◆ Extracted page text data ◆
----

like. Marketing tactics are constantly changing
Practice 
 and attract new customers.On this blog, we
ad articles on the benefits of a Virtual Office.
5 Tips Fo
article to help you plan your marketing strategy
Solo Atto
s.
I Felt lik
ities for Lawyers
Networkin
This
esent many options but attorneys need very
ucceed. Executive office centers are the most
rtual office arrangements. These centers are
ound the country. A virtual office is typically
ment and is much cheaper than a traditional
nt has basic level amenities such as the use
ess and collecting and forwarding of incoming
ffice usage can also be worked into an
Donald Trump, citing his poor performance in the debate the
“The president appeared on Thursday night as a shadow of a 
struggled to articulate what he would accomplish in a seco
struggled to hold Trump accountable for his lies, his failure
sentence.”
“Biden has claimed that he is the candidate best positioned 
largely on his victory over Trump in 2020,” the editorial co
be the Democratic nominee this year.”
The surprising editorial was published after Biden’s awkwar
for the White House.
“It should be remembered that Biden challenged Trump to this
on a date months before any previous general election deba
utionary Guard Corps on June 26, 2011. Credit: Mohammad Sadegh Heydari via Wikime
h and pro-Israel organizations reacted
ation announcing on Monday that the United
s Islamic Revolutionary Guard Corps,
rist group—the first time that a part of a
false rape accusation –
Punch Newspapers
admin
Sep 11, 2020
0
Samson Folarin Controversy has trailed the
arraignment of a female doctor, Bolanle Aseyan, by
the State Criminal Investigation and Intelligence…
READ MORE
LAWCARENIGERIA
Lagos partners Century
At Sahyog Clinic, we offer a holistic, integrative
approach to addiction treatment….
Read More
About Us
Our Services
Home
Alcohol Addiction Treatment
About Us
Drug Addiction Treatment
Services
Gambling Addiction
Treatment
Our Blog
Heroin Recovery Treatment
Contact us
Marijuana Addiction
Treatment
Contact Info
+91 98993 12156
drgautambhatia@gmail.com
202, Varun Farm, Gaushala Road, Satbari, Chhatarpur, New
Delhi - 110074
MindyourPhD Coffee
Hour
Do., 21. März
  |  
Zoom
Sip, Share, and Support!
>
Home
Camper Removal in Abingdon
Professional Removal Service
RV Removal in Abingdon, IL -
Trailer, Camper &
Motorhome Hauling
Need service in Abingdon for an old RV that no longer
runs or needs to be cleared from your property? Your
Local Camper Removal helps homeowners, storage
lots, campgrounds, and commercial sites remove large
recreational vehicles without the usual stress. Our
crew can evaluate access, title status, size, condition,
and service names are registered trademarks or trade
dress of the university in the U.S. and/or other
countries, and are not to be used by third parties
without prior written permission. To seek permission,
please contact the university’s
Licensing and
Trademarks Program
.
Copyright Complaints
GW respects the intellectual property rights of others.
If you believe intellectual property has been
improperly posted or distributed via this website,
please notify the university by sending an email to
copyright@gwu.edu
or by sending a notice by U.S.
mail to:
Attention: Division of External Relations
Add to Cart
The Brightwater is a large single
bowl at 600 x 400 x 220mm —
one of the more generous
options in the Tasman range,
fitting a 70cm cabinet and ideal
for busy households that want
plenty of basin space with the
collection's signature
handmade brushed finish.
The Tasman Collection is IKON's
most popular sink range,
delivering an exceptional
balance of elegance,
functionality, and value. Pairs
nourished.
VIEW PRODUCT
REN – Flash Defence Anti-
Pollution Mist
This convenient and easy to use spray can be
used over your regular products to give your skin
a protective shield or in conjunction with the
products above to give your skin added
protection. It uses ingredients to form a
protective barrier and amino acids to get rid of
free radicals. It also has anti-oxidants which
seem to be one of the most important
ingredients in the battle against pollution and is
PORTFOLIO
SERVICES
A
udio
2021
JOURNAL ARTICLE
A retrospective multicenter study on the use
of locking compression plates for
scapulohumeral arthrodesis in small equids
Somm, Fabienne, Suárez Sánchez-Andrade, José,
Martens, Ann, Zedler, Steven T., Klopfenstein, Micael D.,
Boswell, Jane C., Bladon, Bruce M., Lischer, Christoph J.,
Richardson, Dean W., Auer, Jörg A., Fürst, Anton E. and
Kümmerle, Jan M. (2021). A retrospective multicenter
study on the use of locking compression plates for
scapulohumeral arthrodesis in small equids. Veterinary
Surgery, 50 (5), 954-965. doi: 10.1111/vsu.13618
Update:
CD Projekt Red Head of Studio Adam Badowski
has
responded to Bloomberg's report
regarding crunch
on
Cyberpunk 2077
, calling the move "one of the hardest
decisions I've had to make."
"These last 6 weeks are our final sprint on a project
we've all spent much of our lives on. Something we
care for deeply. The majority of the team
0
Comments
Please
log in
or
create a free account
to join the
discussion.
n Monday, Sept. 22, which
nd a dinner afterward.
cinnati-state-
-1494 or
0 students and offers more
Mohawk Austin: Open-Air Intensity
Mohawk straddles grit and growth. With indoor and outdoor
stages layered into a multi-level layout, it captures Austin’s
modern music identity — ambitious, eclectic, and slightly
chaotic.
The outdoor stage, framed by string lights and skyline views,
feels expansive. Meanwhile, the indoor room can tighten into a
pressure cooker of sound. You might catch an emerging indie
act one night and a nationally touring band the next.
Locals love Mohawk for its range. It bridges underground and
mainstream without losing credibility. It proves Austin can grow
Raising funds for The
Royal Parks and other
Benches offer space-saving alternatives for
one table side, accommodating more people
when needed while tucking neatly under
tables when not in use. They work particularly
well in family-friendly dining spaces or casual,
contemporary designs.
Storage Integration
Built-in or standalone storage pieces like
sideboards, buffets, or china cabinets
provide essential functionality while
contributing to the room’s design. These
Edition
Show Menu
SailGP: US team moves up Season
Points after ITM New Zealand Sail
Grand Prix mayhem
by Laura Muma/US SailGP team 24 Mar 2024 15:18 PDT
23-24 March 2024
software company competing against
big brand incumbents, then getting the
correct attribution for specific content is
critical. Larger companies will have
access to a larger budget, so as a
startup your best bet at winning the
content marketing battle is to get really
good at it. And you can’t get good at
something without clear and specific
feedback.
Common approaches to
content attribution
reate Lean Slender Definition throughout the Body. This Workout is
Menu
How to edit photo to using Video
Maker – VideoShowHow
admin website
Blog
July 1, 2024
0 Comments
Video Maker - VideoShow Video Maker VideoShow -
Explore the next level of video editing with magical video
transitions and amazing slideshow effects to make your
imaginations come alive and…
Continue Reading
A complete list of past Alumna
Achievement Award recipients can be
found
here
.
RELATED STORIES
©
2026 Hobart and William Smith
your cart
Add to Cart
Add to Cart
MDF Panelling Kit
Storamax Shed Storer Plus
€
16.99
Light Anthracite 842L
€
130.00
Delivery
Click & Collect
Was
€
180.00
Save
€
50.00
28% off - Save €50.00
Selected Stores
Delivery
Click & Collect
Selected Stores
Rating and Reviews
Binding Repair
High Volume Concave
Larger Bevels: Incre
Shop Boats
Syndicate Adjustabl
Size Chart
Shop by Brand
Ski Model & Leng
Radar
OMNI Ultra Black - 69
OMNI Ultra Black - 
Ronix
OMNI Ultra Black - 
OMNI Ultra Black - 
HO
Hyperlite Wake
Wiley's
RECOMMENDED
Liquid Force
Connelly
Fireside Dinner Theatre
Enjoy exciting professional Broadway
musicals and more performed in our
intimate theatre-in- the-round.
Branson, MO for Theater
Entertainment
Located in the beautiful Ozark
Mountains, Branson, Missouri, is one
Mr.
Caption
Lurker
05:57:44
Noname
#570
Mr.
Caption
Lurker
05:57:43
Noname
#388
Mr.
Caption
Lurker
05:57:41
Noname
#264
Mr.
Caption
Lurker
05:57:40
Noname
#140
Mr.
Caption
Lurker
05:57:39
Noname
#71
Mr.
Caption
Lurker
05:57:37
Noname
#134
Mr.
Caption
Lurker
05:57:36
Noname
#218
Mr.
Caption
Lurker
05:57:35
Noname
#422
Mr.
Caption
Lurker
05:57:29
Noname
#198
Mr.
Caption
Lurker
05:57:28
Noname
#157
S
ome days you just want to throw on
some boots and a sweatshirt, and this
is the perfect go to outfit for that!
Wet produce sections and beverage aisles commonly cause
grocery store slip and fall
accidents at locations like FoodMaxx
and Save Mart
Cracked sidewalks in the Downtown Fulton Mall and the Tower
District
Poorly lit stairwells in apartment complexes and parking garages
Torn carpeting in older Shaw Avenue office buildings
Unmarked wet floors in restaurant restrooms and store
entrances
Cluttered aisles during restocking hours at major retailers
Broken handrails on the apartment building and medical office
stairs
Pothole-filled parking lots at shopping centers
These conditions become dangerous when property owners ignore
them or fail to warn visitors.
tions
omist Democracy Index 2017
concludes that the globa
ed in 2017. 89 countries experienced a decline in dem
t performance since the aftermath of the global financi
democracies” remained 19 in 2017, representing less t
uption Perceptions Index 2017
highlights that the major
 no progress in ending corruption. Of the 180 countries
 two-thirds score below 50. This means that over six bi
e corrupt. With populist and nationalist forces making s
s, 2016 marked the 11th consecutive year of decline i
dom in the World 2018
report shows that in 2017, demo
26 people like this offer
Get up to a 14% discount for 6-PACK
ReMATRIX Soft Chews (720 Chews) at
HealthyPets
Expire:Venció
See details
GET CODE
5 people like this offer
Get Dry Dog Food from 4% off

----

◆ What the task asks ◆
What you give back must be the stretch above, starting at the line with "Surgery, 50 (5), 954-965." and ending at the line with "Mohawk straddles grit", copied exactly.

◆ Completed task ◆
Surgery, 50 (5), 954-965. doi: 10.1111/vsu.13618
Update:
CD Projekt Red Head of Studio Adam Badowski
has
responded to Bloomberg's report
regarding crunch
on
Cyberpunk 2077
, calling the move "one of the hardest
decisions I've had to make."
"These last 6 weeks are our final sprint on a project
we've all spent much of our lives on. Something we
care for deeply. The majority of the team
0
Comments
Please
log in
or
create a free account
to join the
discussion.
n Monday, Sept. 22, which
nd a dinner afterward.
cinnati-state-
-1494 or
0 students and offers more
Mohawk Austin: Open-Air Intensity
Mohawk straddles grit and growth. With indoor and outdoor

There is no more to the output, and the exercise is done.